Vayamos por partes. La verdad siempre es maquillada, moldeada, desmontada y recompuesta cuando se utiliza en literatura. Y al hacerlo, deja de ser verdad desnuda para convertirse en otra cosa. Ficción basada en la realidad, por ejemplo. Pero ficción, al fin y al cabo. Lo explican muy bien algunos escritores. Estoy pensando en algo que dijo un día Arturo Pérez-Reverte en una entrevista en la que el periodista le preguntó por la inclusión de algunos personajes reales en su serie del capitán Alatriste, en plan absolutamente anacrónico, porque se trataba de Manuel Rivas, José Saramago y un par de críticos con los que el escritor tenía un viejo contencioso. «Desde el momento en que los meto en una novela pasan a ser personajes de ficción, aunque se llamen como personas reales que todos conocemos», dijo.
Efectivamente, ese contenedor llamado novela lo admite todo, pero lo transforma en cuanto entra en sus páginas. Y lo que sale ya no es la verdad. Es otra cosa. Conviene saberlo.
En cuanto a la vida real, la verdad está muy bien, pero sin fanatismos. La civilización nos ha enseñado a ser prudentes en su uso. Decirle a alguien que padece una grave enfermedad que tiene muy mala cara es un ejercicio de esos de ir con la verdad por delante, pero al tiempo es un ejemplo de crueldad que una persona sensible y bien educada debe evitar a toda costa. Lo dicho vale para casos no tan graves.
¿Significa eso que soy partidario de la mentira? No, en absoluto, salvo que se trate de eso que suele llamarse mentiras piadosas, y creo que también deben ser usadas con mesura. En cambio, me parece muy oportuno el silencio. En muchas ocasiones, ante la verdad hiriente o desmoralizadora y la mentira, la mejor opción es el silencio.
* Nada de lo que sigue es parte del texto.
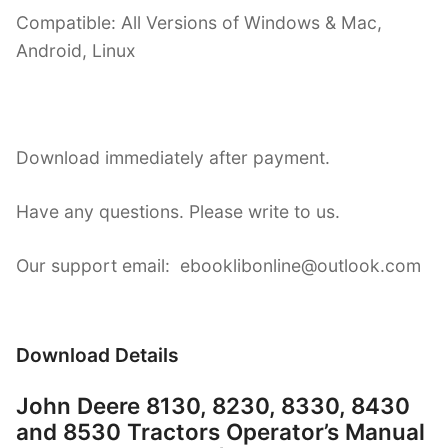
Compatible: All Versions of Windows & Mac,
Android, Linux
Download immediately after payment.
Have any questions. Please write to us.
Our support email: ebooklibonline@outlook.com
Download Details
John Deere 8130, 8230, 8330, 8430
and 8530 Tractors Operator’s Manual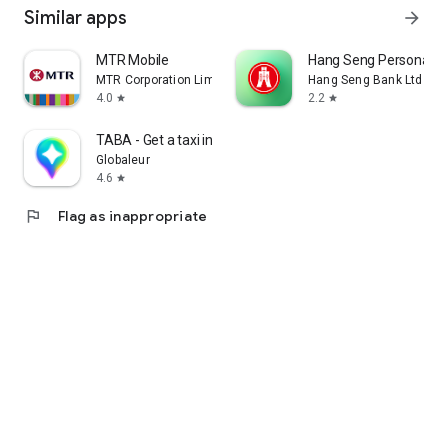
Similar apps
arrow_forward
MTR Mobile
Hang Seng Personal B
MTR Corporation Limited
Hang Seng Bank Ltd
4.0
2.2
star
star
TABA - Get a taxi in Korea
Globaleur
4.6
star
flag
Flag as inappropriate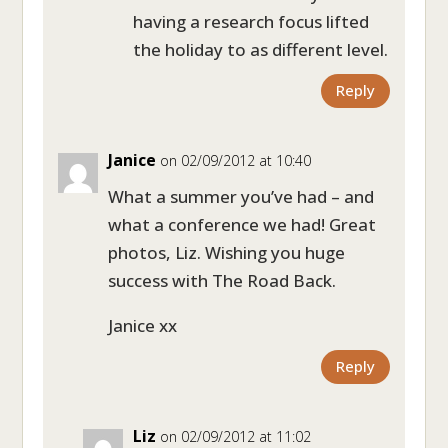
having a research focus lifted
the holiday to as different level.
Reply
Janice
on 02/09/2012 at 10:40
What a summer you’ve had – and
what a conference we had! Great
photos, Liz. Wishing you huge
success with The Road Back.
Janice xx
Reply
Liz
on 02/09/2012 at 11:02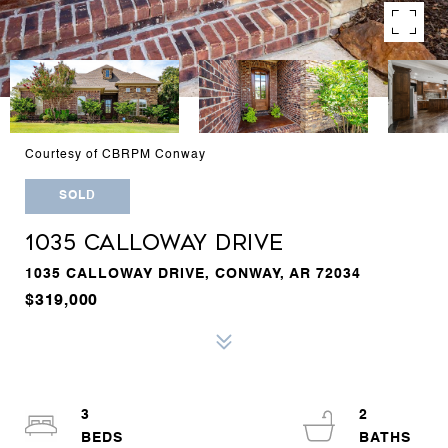
Courtesy of CBRPM Conway
SOLD
1035 CALLOWAY DRIVE
1035 CALLOWAY DRIVE, CONWAY, AR 72034
$319,000
3
2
Enrique Alonso es un escritor de éxito que se ha trasladado a vivir a Nueva York porque ha participado en los guiones con los que se han llevado al cine algunos de sus libros. Un día recibe la llamada de Betty, su exesposa, que le invita a acudir a la apertura del museo de San Telmo de San Sebastián, para el que trabaja como relaciones públicas.
Alonso conoce así a un veterano restaurador estadounidense, que además es un estudioso de la obra de José María Sert, de quien hay varios trabajos en el museo. Pocos días después, el restaurador aparece ahogado junto a La Concha, y casi al mismo tiempo Alonso recibe una suculenta oferta para escribir una serie de novelas. ¿Y qué mejor arranque para la primera que la muerte del estadounidense, que puede ocultar un inquietante misterio?
Julián Sánchez construye una intriga que se mira en un espejo. Alonso y su ex investigan la muerte al tiempo que él escribe la novela en la que trata de explicarse idéntico fallecimiento. Y en ambos planos, el real y el literario, la figura de Sert y algo que sucedió en sus últimos años de vida y que ningún biógrafo ha descubierto parecen estar en el centro de todo.
Los personajes centrales de esta novela ya aparecieron en El anticuario (que a su vez sale citada en este volumen, para terminar de completar esa estructura especular) aunque no es necesario haber leído aquella para comprender esta. Sánchez engancha al lector con una trama sofisticada en su complejidad pero que se sigue muy fácilmente, y lo conduce a un ritmo endiablado.
Aquí están los ingredientes típicos del género, y además una serie de escenarios verdaderamente lujosos: Nueva York, Barcelona, París y, sobre todo, San Sebastián. La capital donostiarra está amorosamente retratada y el museo de San Telmo tiene una importancia crucial. Prepárense para pasar un muy buen rato.